Are the end times over? German sociodemographer and theologian Heinzpeter Hempelmann wrote an extremely thought-provoking study recently, even before the Turkish-Syrian disaster, entitled "Earthquakes - and what the Bible says about them". He has not published a disaster-theological essay or a disaster-theological thought process. It analyzes the natural science and seismological characteristics of earthquakes in detail over thirty pages. Then, how thinkers and philosophers from ancient times to the present have placed this phenomenon among the phenomena of human existence. He then states that earthquakes have great religious and existential significance for all of humanity. After all, he turns to the biblical findings, and then directs attention to the role of biblical prophecies in world history. Finally, he summarizes the lessons learned in 14 points. This goes all the way back to perhaps mankind's most powerful and dramatic earthquake, the Chinese disaster of 1556, which claimed approximately 830,000 lives. Here are some important takeaways from this exciting and study-worthy essay. God's presence cannot be excluded from the greatest catastrophe, and His pre-warning is not what is very important. An earthquake is a natural tool that can lead to God. It also indicates that a part of humanity, the population of a given area, is in a moral crisis. But there may be a catastrophe with which God erases something from the old, lifestyle, thinking, to make room for the new. The earthquake is also a warning, namely that the end of the world will indeed be a shocking final earthquake. The omega point of history will not be some rosy or artificial intelligence wonderland, but a cosmic and planetary future earthquake in the full and unsuspected sense of the word. Therefore, every generation must prepare for this in spirit, because even Jesus does not know the hour and the day, only the Father. We don't have time, but we are ready. Earthquakes are "apocalyptic codes" once in the Bible and today in reality reminding us that one day everything will end. Permanently and irrevocably. Until then, watchful waiting, preparation before God, positive action, nurturing the hope of survival, and taking seriously the existential alarm and alarm of intervening disasters, all these and many other small possibilities remain our innovative opportunity and temporary chance.

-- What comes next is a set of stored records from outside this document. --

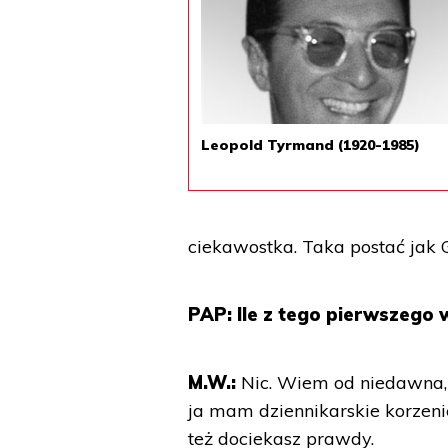
Leopold Tyrmand (1920-1985)
ciekawostka. Taka postać jak 
PAP: Ile z tego pierwszego
M.W.:
Nic. Wiem od niedawna, 
ja mam dziennikarskie korzenie
też dociekasz prawdy.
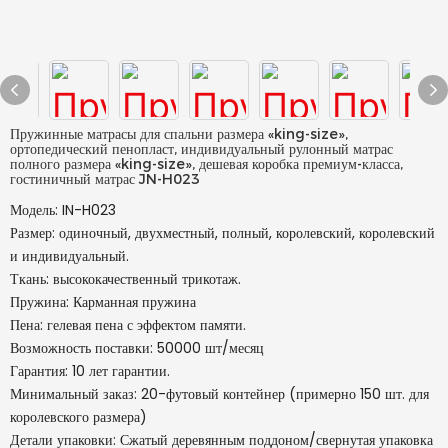
Пружинные матрасы для спальни размера «king-size»,
ортопедический пенопласт, индивидуальный рулонный матрас
полного размера «king-size», дешевая коробка премиум-класса,
гостиничный матрас JN-H023
Модель: IN-H023
Размер: одиночный, двухместный, полный, королевский, королевский
и индивидуальный.
Ткань: высококачественный трикотаж.
Пружина: Карманная пружина
Пена: гелевая пена с эффектом памяти.
Возможность поставки: 50000 шт/месяц
Гарантия: 10 лет гарантии.
Минимальный заказ: 20-футовый контейнер (примерно 150 шт. для
королевского размера)
Детали упаковки: Сжатый деревянным поддоном/свернутая упаковка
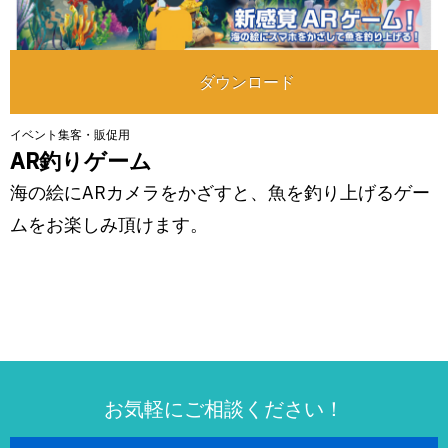
ダウンロード
イベント集客・販促用
AR釣りゲーム
海の絵にARカメラをかざすと、魚を釣り上げるゲー
ムをお楽しみ頂けます。
お気軽にご相談ください！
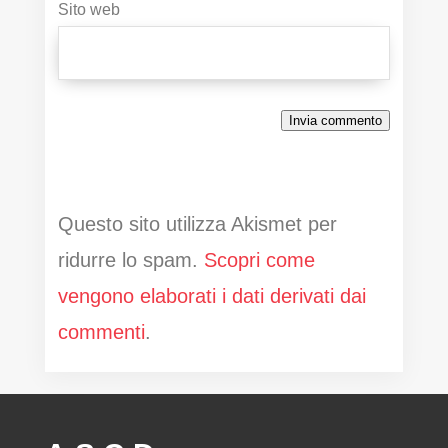
Sito web
Invia commento
Questo sito utilizza Akismet per
ridurre lo spam.
Scopri come
vengono elaborati i dati derivati dai
commenti
.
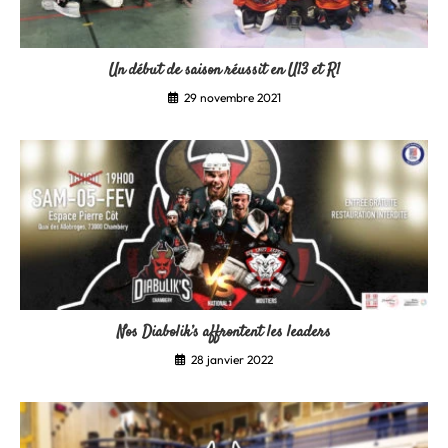
Un début de saison réussit en U13 et R1
29 novembre 2021
Nos Diabolik’s affrontent les leaders
28 janvier 2022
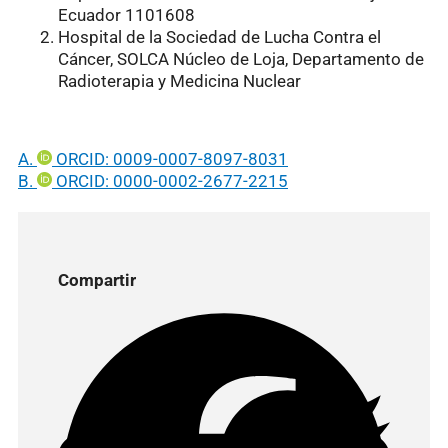
Ecuador 1101608
Hospital de la Sociedad de Lucha Contra el
Cáncer, SOLCA Núcleo de Loja, Departamento de
Radioterapia y Medicina Nuclear
A.
ORCID: 0009-0007-8097-8031
B.
ORCID: 0000-0002-2677-2215
Compartir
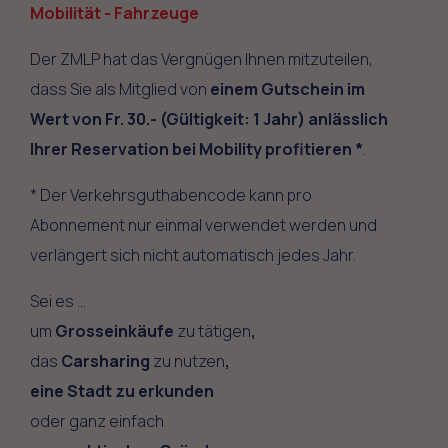
Mobilität - Fahrzeuge
Der ZMLP hat das Vergnügen Ihnen mitzuteilen,
dass Sie als Mitglied von
einem Gutschein im
Wert von Fr. 30.- (Gültigkeit: 1 Jahr) anlässlich
Ihrer Reservation bei Mobility profitieren *
.
* Der Verkehrsguthabencode kann pro
Abonnement nur einmal verwendet werden und
verlängert sich nicht automatisch jedes Jahr.
Sei es …
um
Grosseinkäufe
zu tätigen
,
das
Carsharing
zu nutzen
,
eine Stadt zu erkunden
oder ganz einfach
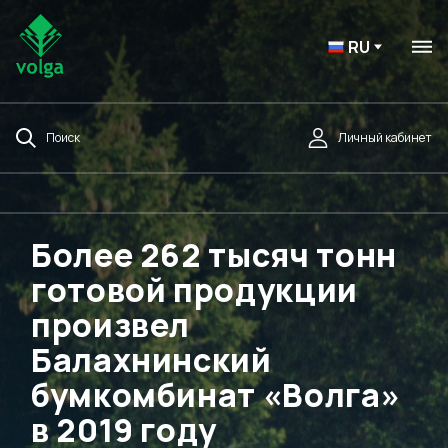
RU
Поиск
Личный кабинет
Более 262 тысяч тонн
готовой продукции
произвел
Балахнинский
бумкомбинат «Волга»
в 2019 году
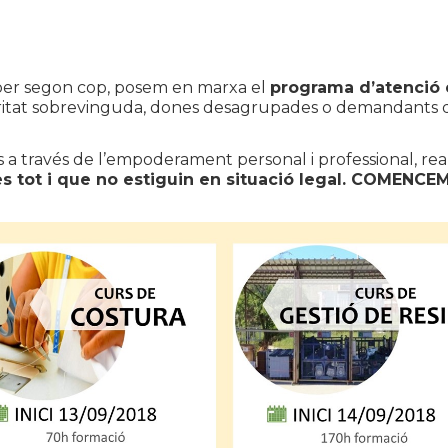
 per segon cop, posem en marxa el
programa d’atenció 
aritat sobrevinguda, dones desagrupades o demandants d’a
s a través de l’empoderament personal i professional, re
s tot i que no estiguin en situació legal. COMENCEM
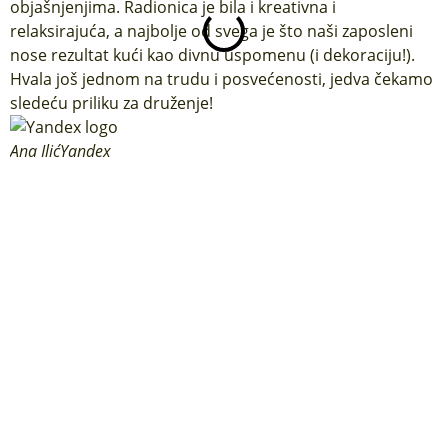
objašnjenjima. Radionica je bila i kreativna i
t
relaksirajuća, a najbolje od svega je što naši zaposleni
s
nose rezultat kući kao divnu uspomenu (i dekoraciju!).
Hvala još jednom na trudu i posvećenosti, jedva čekamo
B
sledeću priliku za druženje!
Ana Ilić
Yandex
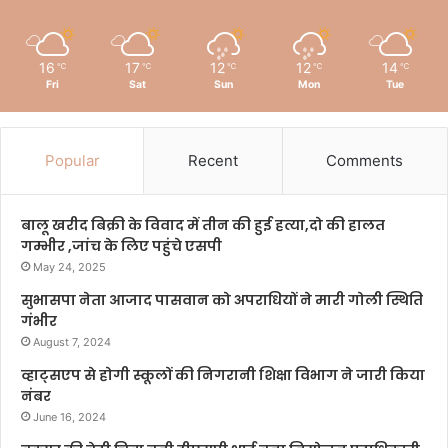
16
17
12
12
14
℃
℃
℃
℃
℃
Fri
Sat
Sun
Mon
Tue
Popular
Recent
Comments
बालू खरीद बिक्री के विवाद में तीन की हुई हत्या,दो की हालत
गम्भीर ,जांच के लिए पहुंचे एसपी
May 24, 2025
सुभासपा नेता आजाद पासवान को अपराधियों ने मारी गोली स्थिति
गंभीर
August 7, 2024
व्हाट्सएप से होगी स्कूलों की निगरानी शिक्षा विभाग ने जारी किया
नंबर
June 16, 2024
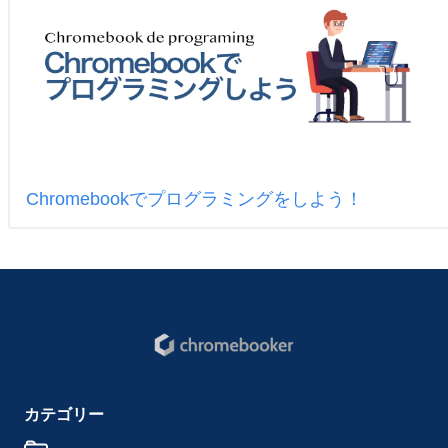
Chromebookでプログラミングをしよう！
カテゴリー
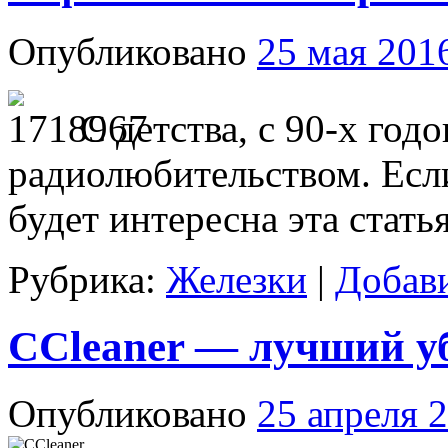
Опубликовано
25 мая 201
С детства, с 90-х год
радиолюбительством. Есл
будет интересна эта стать
Рубрика:
Железки
|
Добав
CCleaner — лучший у
Опубликовано
25 апреля 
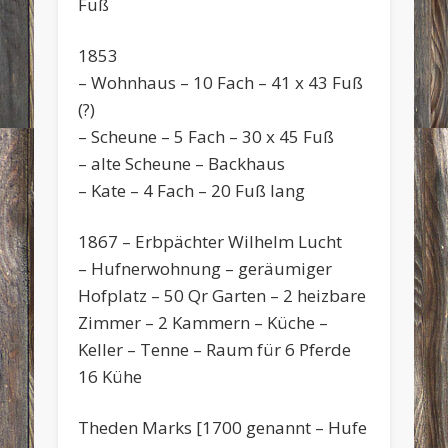
Fuß
1853
– Wohnhaus – 10 Fach – 41 x 43 Fuß
(?)
– Scheune – 5 Fach – 30 x 45 Fuß
– alte Scheune – Backhaus
– Kate – 4 Fach – 20 Fuß lang
1867 – Erbpächter Wilhelm Lucht
– Hufnerwohnung – geräumiger
Hofplatz – 50 Qr Garten – 2 heizbare
Zimmer – 2 Kammern – Küche –
Keller – Tenne – Raum für 6 Pferde
16 Kühe
Theden Marks [1700 genannt – Hufe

Earthquakes, once and today, are not a concrete judgment of God, but a possible, real signs of grace about, that evil has prevailed in the world, and therefore the entire human well-being and state has been shaken. The biblical apocalyptic, end-time perspective sees a connection between natural disasters and spiritual events, visible and invisible reality. According to a prophetic approach, increasingly frequent and powerful disasters may indicate the collapse of the world order.
The visible form of the world is passing away - according to the Greek text: the plan of this world is passing away (1 Cor 7:31). Schemes and templates are for the time and fashion. Biblical hope does not use, or does not use in the least, the spiritual worry, fear and anxiety caused by the drama of events. He does not see events as a means to the mission, but rather as a source of comfort when they occur. Not for a single moment forgetting the conviction of the common faith: we await a new heaven and a new earth. Therefore, in the name of the tens of thousands and hundreds of thousands affected by the disaster, it is our Christian freedom, even our duty, to say: Come, Lord, Jesus! So that nothing will be under a curse anymore, and the night will pass forever (Revelation 22,20; 22,3.5.).